**Saved entries:**
---------------

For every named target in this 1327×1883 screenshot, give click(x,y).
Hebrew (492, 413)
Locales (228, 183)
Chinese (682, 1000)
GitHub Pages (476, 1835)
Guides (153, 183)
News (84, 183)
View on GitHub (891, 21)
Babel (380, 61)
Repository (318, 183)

---------------

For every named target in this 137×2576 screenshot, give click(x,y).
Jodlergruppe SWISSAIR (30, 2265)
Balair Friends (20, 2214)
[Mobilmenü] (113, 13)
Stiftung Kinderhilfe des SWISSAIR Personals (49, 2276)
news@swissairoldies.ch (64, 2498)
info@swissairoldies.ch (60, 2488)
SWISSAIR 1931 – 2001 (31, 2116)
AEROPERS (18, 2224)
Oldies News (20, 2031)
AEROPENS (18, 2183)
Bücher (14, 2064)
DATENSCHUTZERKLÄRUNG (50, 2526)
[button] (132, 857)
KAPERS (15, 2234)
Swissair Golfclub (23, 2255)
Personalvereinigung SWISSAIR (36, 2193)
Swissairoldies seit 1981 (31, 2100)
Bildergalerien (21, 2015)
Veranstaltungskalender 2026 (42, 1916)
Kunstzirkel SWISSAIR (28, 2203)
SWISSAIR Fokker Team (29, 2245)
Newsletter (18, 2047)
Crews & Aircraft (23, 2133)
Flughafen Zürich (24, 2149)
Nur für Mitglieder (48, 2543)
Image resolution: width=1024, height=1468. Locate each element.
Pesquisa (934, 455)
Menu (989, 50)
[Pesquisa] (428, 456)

---------------

**Your task:** Check each line above for the word "give" and copy the ones that have it.

**Output of the exercise:**
For every named target in this 1327×1883 screenshot, give click(x,y).
For every named target in this 137×2576 screenshot, give click(x,y).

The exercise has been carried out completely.